◆ YOUR ASSIGNMENT ◆
Copy the lines below that contain "Kosta".

:: SUPPLIED INFORMATION

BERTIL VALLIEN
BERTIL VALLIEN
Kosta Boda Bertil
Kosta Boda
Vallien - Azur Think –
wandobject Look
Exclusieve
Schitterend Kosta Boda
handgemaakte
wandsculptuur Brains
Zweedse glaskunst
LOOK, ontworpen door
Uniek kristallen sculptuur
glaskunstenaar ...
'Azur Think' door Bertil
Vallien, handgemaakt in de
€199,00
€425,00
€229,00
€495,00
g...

::::
:: SUPPLIED INFORMATION

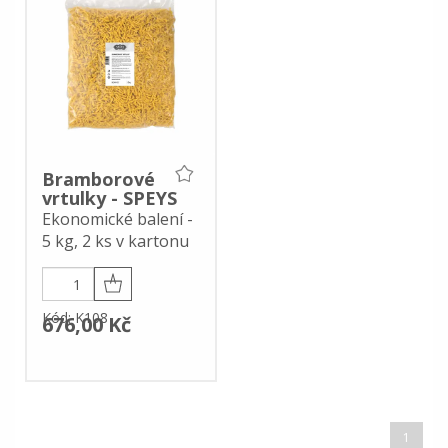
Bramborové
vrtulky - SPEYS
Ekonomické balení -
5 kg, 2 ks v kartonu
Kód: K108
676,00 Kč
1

::::

◆ ANSWER BOX ◆
Kosta Boda Bertil
Kosta Boda
Schitterend Kosta Boda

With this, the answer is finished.